Seminar Parenting dilaksanakan dalam bentuk seminar online atau webinar melalui aplikasi zoom. Pada dasarnya Seminar ini sama seperti seminar pada umumnya hanya saja yang membedakannya adalah seminar dilaksanakan di tempat masing-masing dengan catatan MC, pemateri dan peserta menggunakan media laptop / gadget sebagai medianya.
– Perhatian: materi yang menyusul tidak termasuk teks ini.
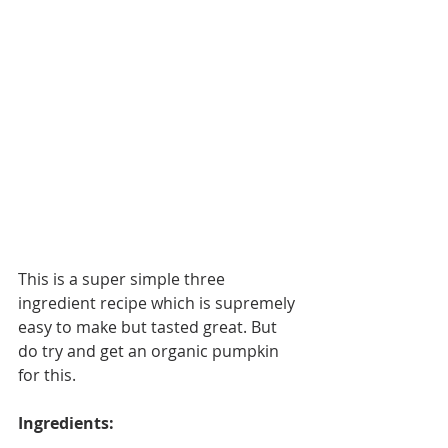
This is a super simple three 
ingredient recipe which is supremely 
easy to make but tasted great. But 
do try and get an organic pumpkin 
for this. 
Ingredients: 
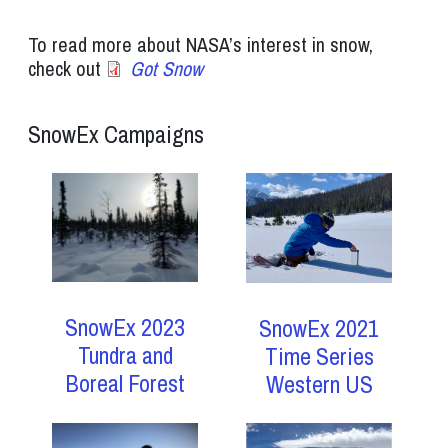
To read more about NASA’s interest in snow,
check out
Got Snow
SnowEx Campaigns
SnowEx 2023
SnowEx 2021
Tundra and
Time Series
Boreal Forest
Western US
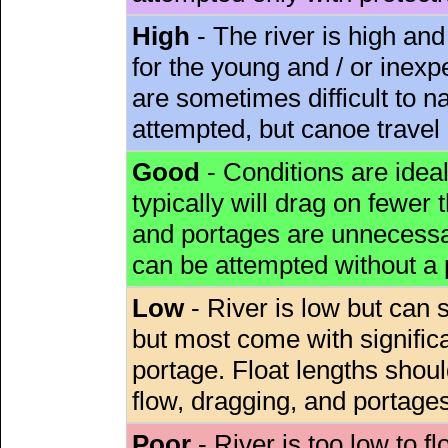
High
- The river is high and
for the young and / or inex
are sometimes difficult to 
attempted, but canoe travel
Good
- Conditions are idea
typically will drag on fewer th
and portages are unnecessar
can be attempted without a
Low
- River is low but can s
but most come with signific
portage. Float lengths sho
flow, dragging, and portages
Poor
- River is too low to fl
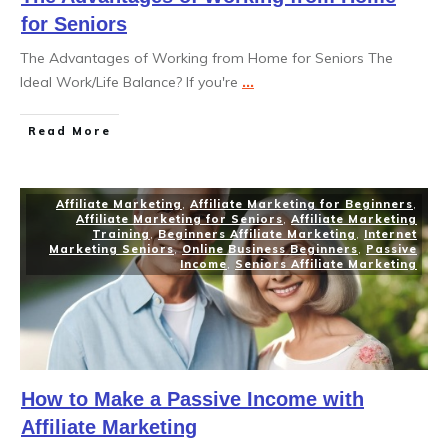
for Seniors
The Advantages of Working from Home for Seniors The
Ideal Work/Life Balance? If you're
...
Read More
Affiliate Marketing
,
Affiliate Marketing for Beginners
,
Affiliate Marketing for Seniors
,
Affiliate Marketing
Training
,
Beginners Affiliate Marketing
,
Internet
Marketing Seniors
,
Online Business Beginners
,
Passive
Income
,
Seniors Affiliate Marketing
How to Make a Passive Income with
Affiliate Marketing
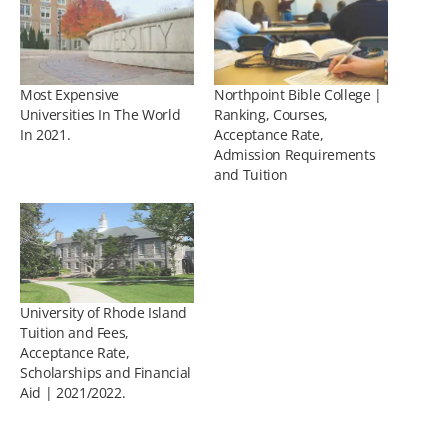
Most Expensive
Northpoint Bible College |
Universities In The World
Ranking, Courses,
In 2021.
Acceptance Rate,
Admission Requirements
and Tuition
University of Rhode Island
Tuition and Fees,
Acceptance Rate,
Scholarships and Financial
Aid | 2021/2022.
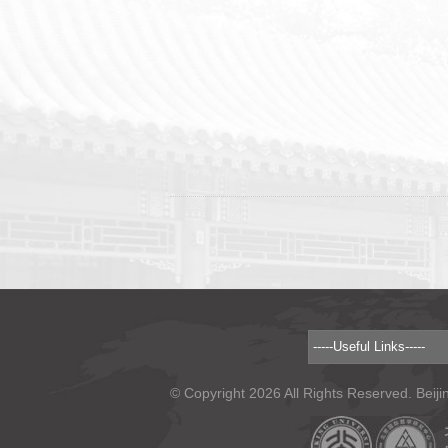
© Copyright 2026 All Rights Reserved. Beiji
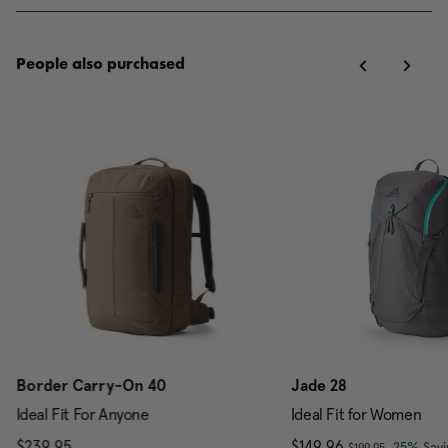
People also purchased
Border Carry-On 40
Jade 28
Ideal Fit For Anyone
Ideal Fit for Women
, was
$239.95
The current price is $239.95
Now
$149.96
, discou
25% Savi
$199.95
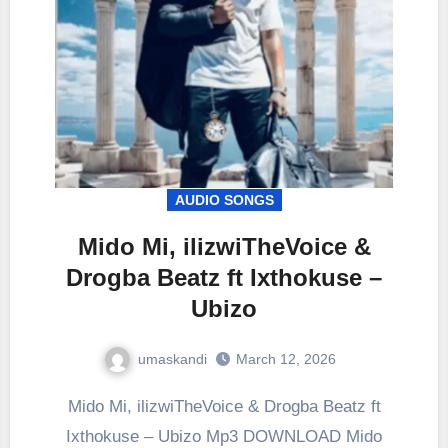
AUDIO SONGS
Mido Mi, ilizwiTheVoice &
Drogba Beatz ft Ixthokuse –
Ubizo
umaskandi
March 12, 2026
Mido Mi, ilizwiTheVoice & Drogba Beatz ft
Ixthokuse – Ubizo Mp3 DOWNLOAD Mido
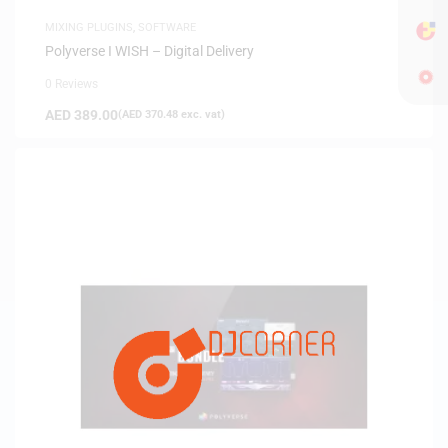
MIXING PLUGINS
,
SOFTWARE
Polyverse I WISH – Digital Delivery
0 Reviews
AED
389.00
(
AED
370.48
exc. vat)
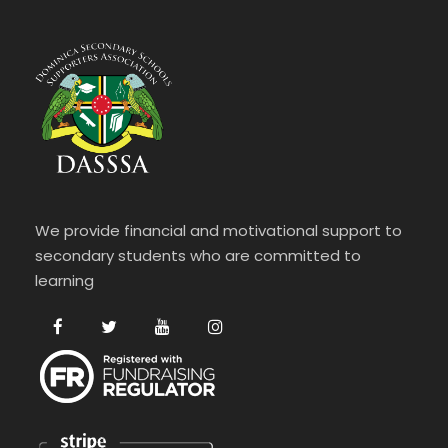
We provide financial and motivational support to
secondary students who are committed to
learning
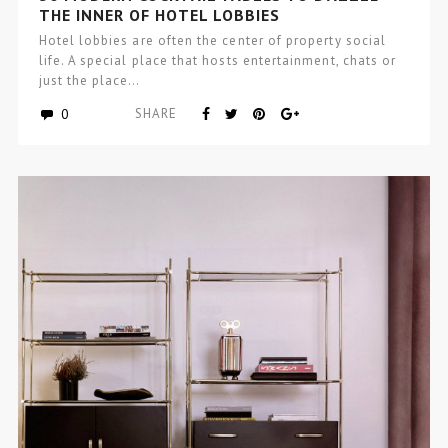
THE INNER OF HOTEL LOBBIES
Hotel lobbies are often the center of property social
life. A special place that hosts entertainment, chats or
just the place…
0
SHARE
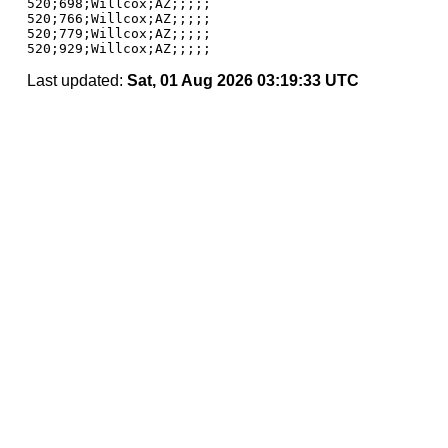
520;698;Willcox;AZ;;;;;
Dalam pelaksananannya, seminar dipandu dengan 1 orang MC, 2 Pemateri dan diikuti oleh peserta seminar. 15 menit pertama seminar ini mempromosikan tentang campaign, challege kami, dan Happinnes Festival, lalu dilanjutkan talk show dengan ke-2 pemateri selama 45 menit, setelah materi di jelaskan, diteruskan dengan tanya jawab dengan peserta, dalam sesi tanya jawab peserta dapat mengajukan pertanyaan melalui kolom komentar yg tersedia di aplikasi Zoom, lalu MC akan mempersilahkan penanya untuk bertanya, sesi ini berlangsung selama 45 menit, sebelum akhirnya 15 menit terakhir ditutup dengan sesi foto bersama dan mempromosikan kembali challege kami, Campaign dan Happiness Festival.
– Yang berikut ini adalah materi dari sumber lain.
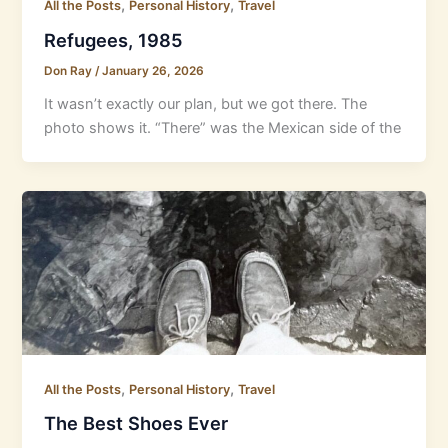
,
,
All the Posts
Personal History
Travel
Refugees, 1985
Don Ray
/
January 26, 2026
It wasn’t exactly our plan, but we got there. The
photo shows it. “There” was the Mexican side of the
,
,
All the Posts
Personal History
Travel
The Best Shoes Ever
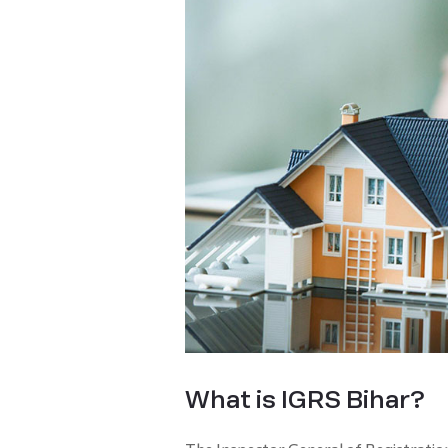
What is IGRS Bihar?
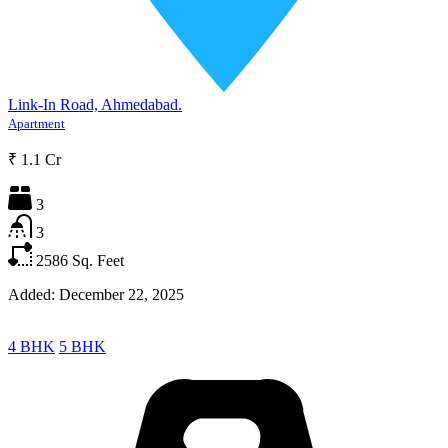
Link-In Road, Ahmedabad.
Apartment
₹ 1.1 Cr
3
3
2586
Sq. Feet
Added:
December 22, 2025
4 BHK
5 BHK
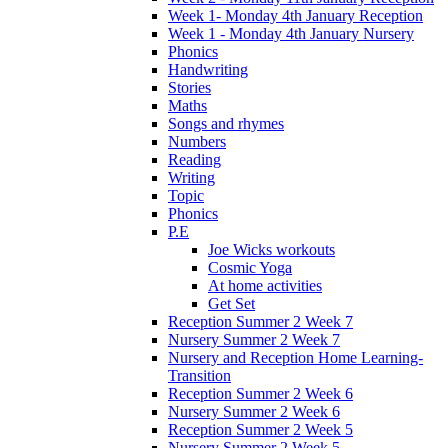
Week 1- Monday 4th January Reception
Week 1 - Monday 4th January Nursery
Phonics
Handwriting
Stories
Maths
Songs and rhymes
Numbers
Reading
Writing
Topic
Phonics
P.E
Joe Wicks workouts
Cosmic Yoga
At home activities
Get Set
Reception Summer 2 Week 7
Nursery Summer 2 Week 7
Nursery and Reception Home Learning-
Transition
Reception Summer 2 Week 6
Nursery Summer 2 Week 6
Reception Summer 2 Week 5
Nursery Summer 2 Week 5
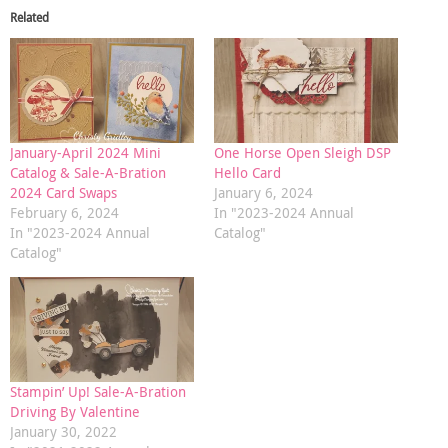
Related
January-April 2024 Mini
One Horse Open Sleigh DSP
Catalog & Sale-A-Bration
Hello Card
2024 Card Swaps
January 6, 2024
February 6, 2024
In "2023-2024 Annual
In "2023-2024 Annual
Catalog"
Catalog"
Stampin’ Up! Sale-A-Bration
Driving By Valentine
January 30, 2022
Seminar parenting ini didasari karena sistem belajar di rumah yang dilaksanakan oleh pemerintah masih banyak kekurangan, diantaranya tidak adanya perhitungan akan banyaknya siswa-siswa di daerah yang masih belum memiliki teknologi HP Android dan juga guru-guru yang masih belum bisa menggunakan aplikasi-aplikasi yang mendukung proses belajar di rumah, sehingga banyak sekali guru-guru di daerah yang merasa kesulitan untuk memberikan materi pengajaran kepada anak-anaknya.

Banyak hal yang harus didukung untuk melaksanakan sistem ini bagi sekolah-sekolah di daerah, mungkin di kota-kota sistem ini sudah berjalan bahkan jauh sebelum adanya pandemi corona, siswa yang memang sudah menggunakan laptop sebagai media pembelajaran yang digunakan sekolah, namun lain halnya bagi orang-orang di daerah mereka sangat kesulitan dan sangat tidak terbiasa dengan sistem ini.  Selain dari guru kita juga dapat melihat lagi sisi orang tua murid yang mana sangat merasa bahwa sistem ini memberatkan mereka dari segi kuota dan juga aplikasi-aplikasi yang digunakan dirasa sulit untuk dipahami. Sedangkan dari sisi siswa sendiri mereka juga merasakan bahwa belajar dari rumah ini lebih berat daripada belajar di sekolah karena tugas yang diberikan jauh lebih banyak dan terkadang sulit untuk mereka pahami sementara untuk bertanya mereka pun tetap merasa sulit memahami karena tidak bisa langsung tatap muka.

Oleh karena itu kesiapan sekolah, siswa dan orang tua murid menjadi kunci penting untuk pelaksanaan sistem ini, banyak opsi memang yang ada dan bisa digunakan namun banyak pertimbangan juga yang harus dipertimbangkan, seperti yang kita ketahui tidak semua sekolah memiliki fasilitas yang sama dan masih belum adanya pemerataan sarana di setiap daerah di Indonesia.